---------- Input material ----------

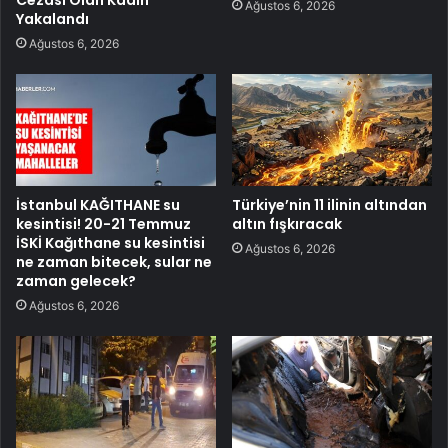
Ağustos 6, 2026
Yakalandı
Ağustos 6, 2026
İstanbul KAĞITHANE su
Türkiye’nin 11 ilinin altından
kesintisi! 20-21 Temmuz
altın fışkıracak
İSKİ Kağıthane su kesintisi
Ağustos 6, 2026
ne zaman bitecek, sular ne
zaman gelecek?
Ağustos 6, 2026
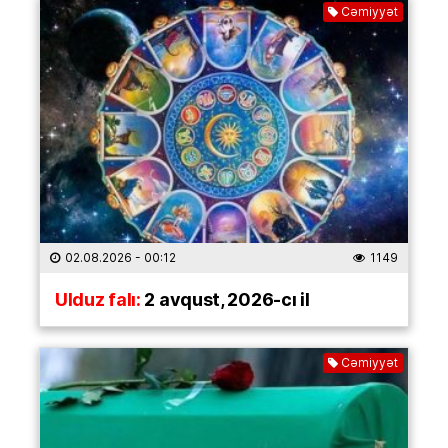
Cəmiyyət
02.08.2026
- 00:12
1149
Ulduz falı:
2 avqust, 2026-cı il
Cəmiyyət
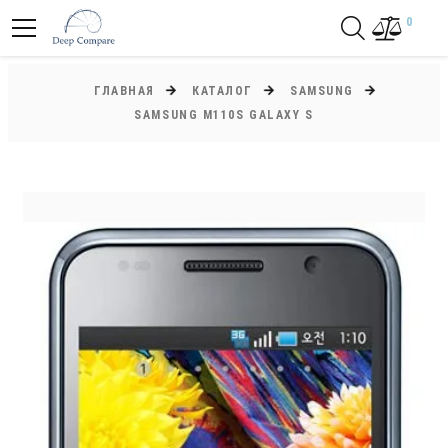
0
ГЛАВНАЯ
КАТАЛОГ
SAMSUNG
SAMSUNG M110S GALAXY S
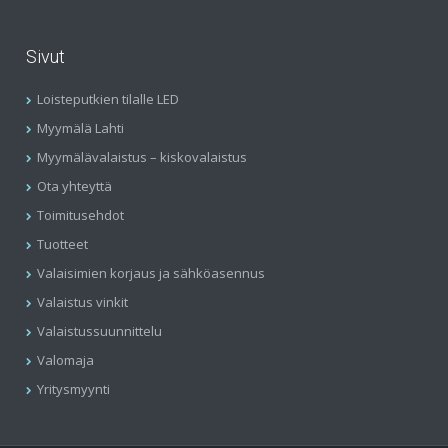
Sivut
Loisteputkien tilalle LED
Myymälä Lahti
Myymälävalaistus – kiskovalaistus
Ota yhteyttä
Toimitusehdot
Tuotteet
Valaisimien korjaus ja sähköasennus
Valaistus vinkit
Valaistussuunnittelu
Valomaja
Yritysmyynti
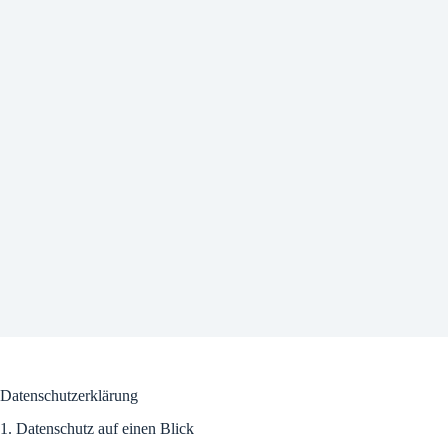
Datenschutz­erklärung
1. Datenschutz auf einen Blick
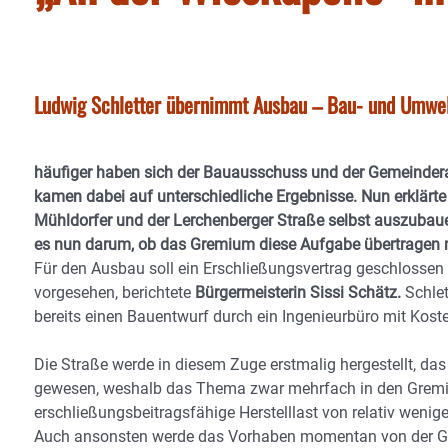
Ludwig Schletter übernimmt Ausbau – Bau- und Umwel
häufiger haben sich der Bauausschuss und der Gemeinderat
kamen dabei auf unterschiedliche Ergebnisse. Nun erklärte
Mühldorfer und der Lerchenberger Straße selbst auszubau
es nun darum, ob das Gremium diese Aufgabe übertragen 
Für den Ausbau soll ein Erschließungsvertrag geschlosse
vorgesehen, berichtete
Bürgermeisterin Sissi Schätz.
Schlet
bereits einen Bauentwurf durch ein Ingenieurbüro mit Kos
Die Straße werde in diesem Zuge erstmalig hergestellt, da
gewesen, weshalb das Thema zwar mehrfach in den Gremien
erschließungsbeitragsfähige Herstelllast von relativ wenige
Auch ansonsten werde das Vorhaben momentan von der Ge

----------

◆ Problem to work on
Pull each line containing "kesintisi" from the records.

◆ Problem solution
kesintisi! 20-21 Temmuz
İSKİ Kağıthane su kesintisi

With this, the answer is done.